Prompt — Pick every line from the data below that contains the string "button" and copy it.

(Items from a data source)
§ §

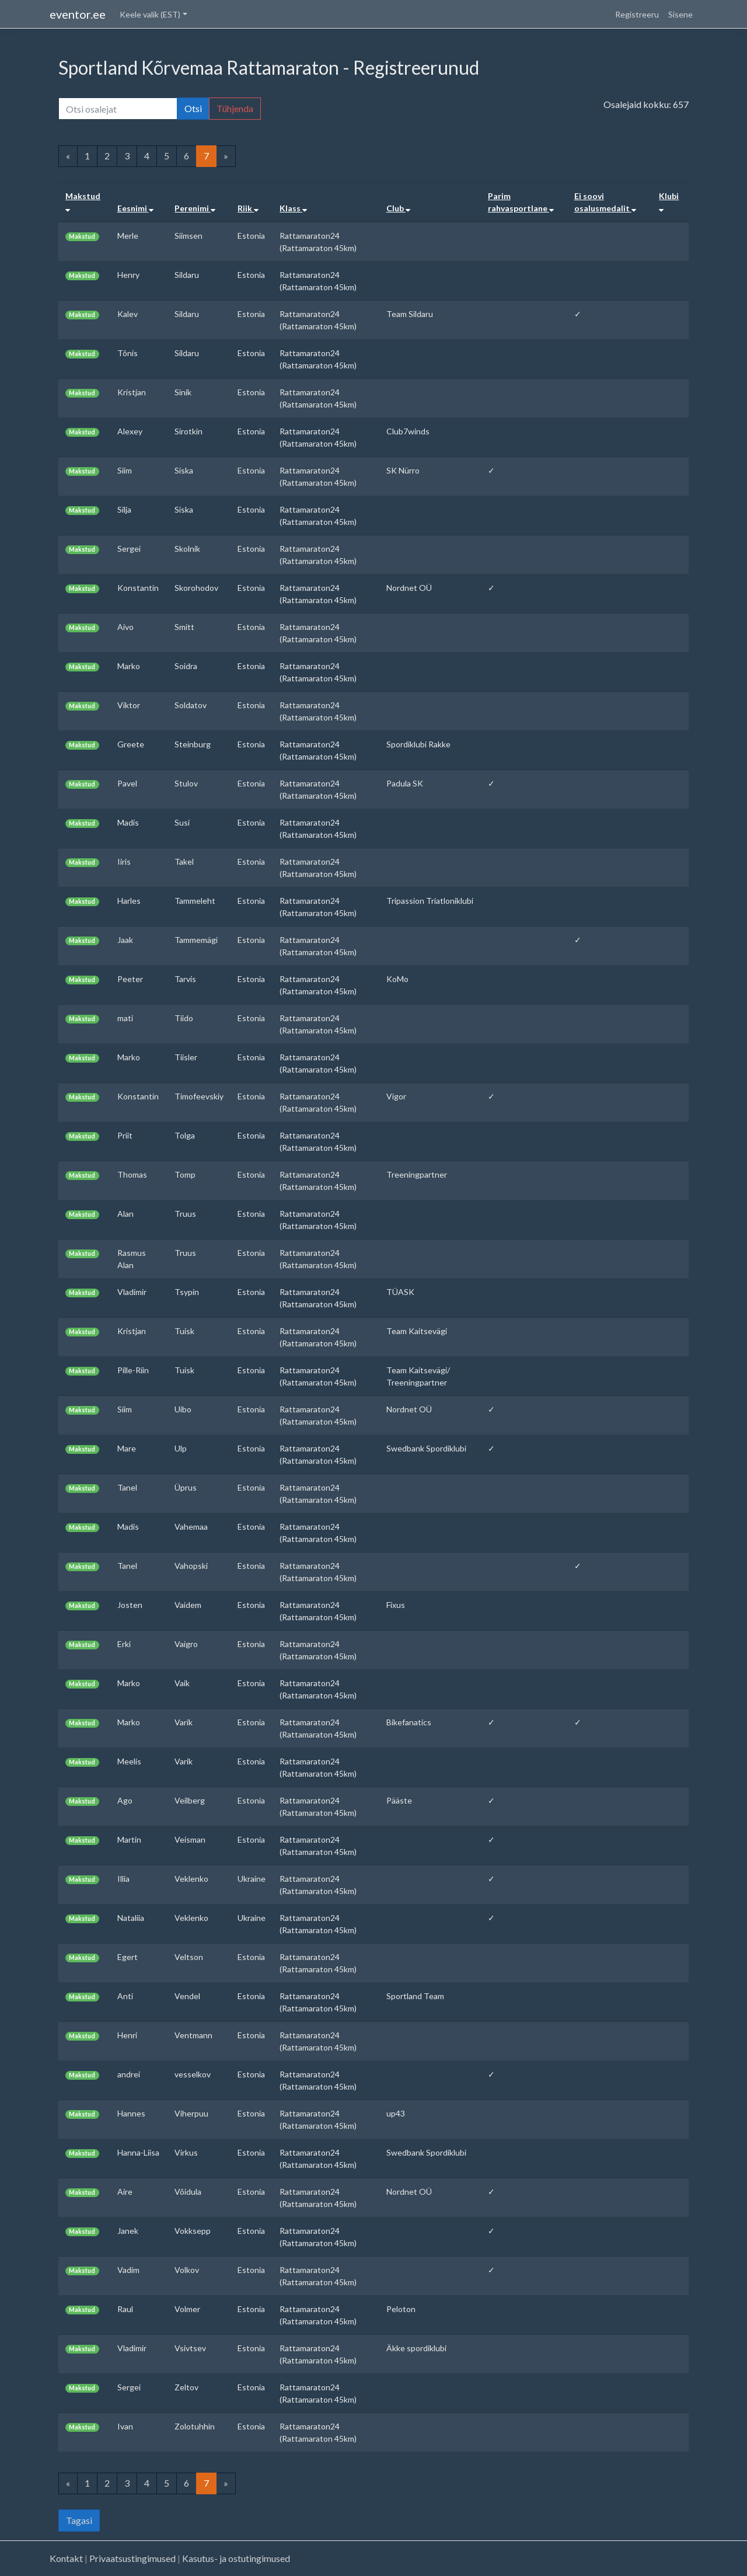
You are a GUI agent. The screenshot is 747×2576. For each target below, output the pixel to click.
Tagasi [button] (79, 2520)
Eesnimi (135, 208)
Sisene (680, 14)
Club (398, 208)
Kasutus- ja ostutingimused (236, 2558)
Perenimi (194, 208)
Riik (248, 208)
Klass (293, 208)
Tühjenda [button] (235, 108)
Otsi (193, 108)
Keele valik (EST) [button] (150, 14)
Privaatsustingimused (132, 2558)
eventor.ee (78, 14)
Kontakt (66, 2558)
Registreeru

§ §

Expected output —
Tagasi [button] (79, 2520)
Tühjenda [button] (235, 108)
Keele valik (EST) [button] (150, 14)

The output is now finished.